Matt Canavan (top), Australia's resources minister, smiles as he stands behind Prime Minister Malcolm Turnbull, Governor General Peter Cosgrove, and other members of the ministry as they pose for an official photograph in Canberra on July 19, 2016.David Gray / Reuters

Australia’s resources minister resigned Tuesday from the Cabinet because of his dual citizenship, the third high-profile departure over the issue in recent weeks.

Matt Canavan said he had only learned of his citizenship of Italy recently when his mother, who, he said, had applied for Italian citizenship for him without his knowledge in January 2007, “raised the possibility.” Canavan was 25 at the time.

“I was not born in Italy, I have never been to Italy, and to my knowledge I have never set foot inside the Italian consulate or embassy,” Canavan told reporters.

His mother, Maria, is Australian-born, and hadn’t visited Italy, either, but had registered both herself and her son for overseas citizenship at the Italian consulate in Brisbane, the Australian Broadcasting Corporation reported.

Although many Australians have dual citizenship, the country’s constitution forbids elected lawmakers from being a citizen of a second country.

Canavan, 36, who is seen as a rising star in conservative circles, said he won’t resign his parliament seat.

“In the short time available I have not been able to obtain definitive legal advice as to whether my registration as an Italian citizen, without my knowledge or consent, was valid under Italian law,” he said. “I am seeking to obtain that advice presently.”
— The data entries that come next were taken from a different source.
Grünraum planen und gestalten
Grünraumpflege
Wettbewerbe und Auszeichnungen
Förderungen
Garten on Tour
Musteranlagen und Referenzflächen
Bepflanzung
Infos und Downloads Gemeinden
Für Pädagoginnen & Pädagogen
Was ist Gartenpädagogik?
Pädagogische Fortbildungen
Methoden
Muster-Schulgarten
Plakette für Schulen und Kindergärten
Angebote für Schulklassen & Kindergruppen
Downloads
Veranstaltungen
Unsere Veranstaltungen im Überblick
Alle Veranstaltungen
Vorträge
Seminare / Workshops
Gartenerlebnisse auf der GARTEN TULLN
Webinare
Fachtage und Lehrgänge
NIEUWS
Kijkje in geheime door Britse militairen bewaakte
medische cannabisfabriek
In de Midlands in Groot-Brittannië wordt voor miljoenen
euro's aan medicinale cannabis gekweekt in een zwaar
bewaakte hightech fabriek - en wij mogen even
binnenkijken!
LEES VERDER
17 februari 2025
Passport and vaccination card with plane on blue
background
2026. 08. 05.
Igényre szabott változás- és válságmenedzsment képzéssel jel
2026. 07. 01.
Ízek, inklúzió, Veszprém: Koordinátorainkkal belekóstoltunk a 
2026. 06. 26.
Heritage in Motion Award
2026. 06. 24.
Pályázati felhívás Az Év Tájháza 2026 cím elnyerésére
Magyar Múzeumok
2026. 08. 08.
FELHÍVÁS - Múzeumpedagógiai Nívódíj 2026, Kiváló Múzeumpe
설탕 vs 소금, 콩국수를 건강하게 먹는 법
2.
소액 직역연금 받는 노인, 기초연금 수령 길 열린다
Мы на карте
Attorney General George Brandis said preliminary legal advice suggests the constitution hadn’t been breached in Canavan’s case as the minister didn’t know about his dual citizenship. The matter, he said, will now go to the high court.

Canavan’s resignation from the Cabinet comes just two weeks after Larissa Waters, who was born in Canada, and Scott Ludlam, born in New Zealand, resigned over their dual nationalities. They too said they had no idea about their dual citizenships.

Still, Canavan’s resignation from the Cabinet is likely to be an embarrassment for Prime Minister Malcolm Turnbull’s government; the prime minister had called the Green senators’ claim that they didn’t know of their dual citizenships a “remarkable oversight.”

Nearly 30 percent of Australia’s 24 million people were born in other countries, raising the possibility of other similar cases involving lawmakers.  At least 23 Australian lawmakers—Senators and members of Parliament—were born overseas, though many of them have detailed the steps they have taken to renounce their other citizenships.  

The constitutionality of Canavan’s case could have implications for other lawmakers, as well.

George Williams, the dean and Anthony Mason professor of law at the University of New South Wales, told Guardian Australia the case was unprecedented. He said the facts of the case, as Canavan described them, suggested the senator had a “good argument.” The problem, though, is that the constitution also requires that reasonable steps be taken to renounce foreign citizenship without defining what is reasonable.

“It’s never been decided,” Williams told Guardian Australia, “so this will be a significant high court case.”